Depending on how you look at it the Migration Period could be defined either as a result or cause of the tragic collapse of the Western Roman Empire (AD 476), or defined by pressures from the East, most notably the Hunnic and Gothic peoples pushing their way west and causing further migration. You’ll get a different image of the period based on the viewpoint of the historian, Medieval or contemporary Roman writer you read from. However it is a difficult period in which to pin down many of the causes and effects, and which way around they were, but given that the period is generally considered to have lasted around 300 years from about AD 300 to 600, with possibility of going back further, it is likely that most theories of the factors that invoked the change and turbulence of the Migration Period all played a part.

In this first part I will cover the changes in the Roman Empire went through in the Migration period until the fall of the Western Empire in the late 5th Century, as well as the migrations of the Goths from their origins until their settlement and founding of two separate kingdoms in former Roman lands.

Invasions of the Roman empire, shows most of the major migration paths of the period

The Romans

The Migration Period has a great deal of overlap with the period of Late Antiquity defined by the Roman Empire, and even though it isn’t always good to look at such a wide ranging historical period such as this solely from the point of view of the Mediterranean as some do, there is also no avoiding the influence of the Romans on much of Europe at this time.

It is common to see the end of the Roman Empire described as the ‘fall’ or ‘collapse’, which makes it seem as if they were defeated or destroyed outright, whereas it should really be seen as more of a gradual decline. The Roman Empire reached its greatest extent around AD 100. It entirely encompassed the Mediterranean Sea and stretched from The Atlantic to Mesopotamia. The Empire had a comprehensive civil administration based in thriving cities with effective control over public finances. The Empire’s power allowed it to maintain extreme differences of wealth and status and its wide-ranging trade networks permitted even modest households to use goods made by professionals far away.
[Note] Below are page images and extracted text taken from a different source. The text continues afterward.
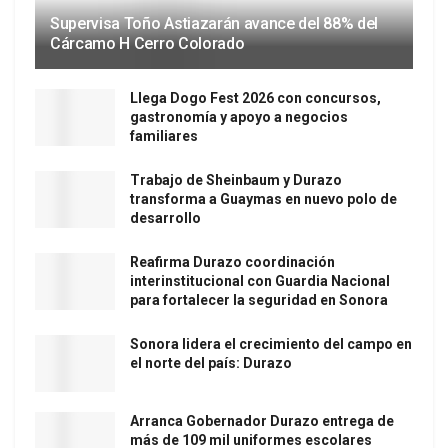
Supervisa Toño Astiazarán avance del 88% del
Cárcamo H Cerro Colorado
Llega Dogo Fest 2026 con concursos,
gastronomía y apoyo a negocios
familiares
Trabajo de Sheinbaum y Durazo
transforma a Guaymas en nuevo polo de
desarrollo
Reafirma Durazo coordinación
interinstitucional con Guardia Nacional
para fortalecer la seguridad en Sonora
Sonora lidera el crecimiento del campo en
el norte del país: Durazo
Arranca Gobernador Durazo entrega de
más de 109 mil uniformes escolares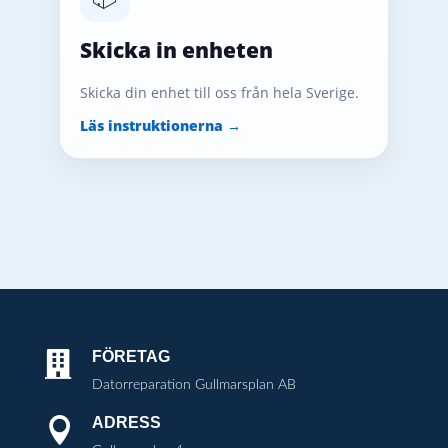
Skicka in enheten
Skicka din enhet till oss från hela Sverige.
Läs instruktionerna →
FÖRETAG

Datorreparation Gullmarsplan AB
ADRESS

Its financial system allowed it to raise significant taxes which, despite some corruption, supported a large regular army of trained, supplied, and disciplined professional soldiers.

The Roman Empire at its full extent of power

Moving onto the end of the 4th Century AD and onwards, the Roman Empire appears a very different place. After multiple defeats, civil wars, plague and other internal strife the Empire was split in two, into the Western and Eastern Empires. The effectiveness of the Roman military, financial and political machines greatly dwindled over time as a long series of Emperors were seen as incompetent. Military forces were largely defensive border forces made up of local recruits and ‘barbarians’ with limited training and supply, leading to them moving away from central control and becoming more independent. Corruption, in this context the diversion of public finance from the needs of the army, may have contributed greatly to the Fall. The rich senatorial aristocrats in Rome itself became increasingly influential during the 5th Century; they supported armed strength in theory, but did not wish to pay for it or to offer their own workers as army recruits. At a local level, from the early 4th Century, the town councils lost their property and their power, which often became concentrated in the hands of a few local despots beyond the reach of the law.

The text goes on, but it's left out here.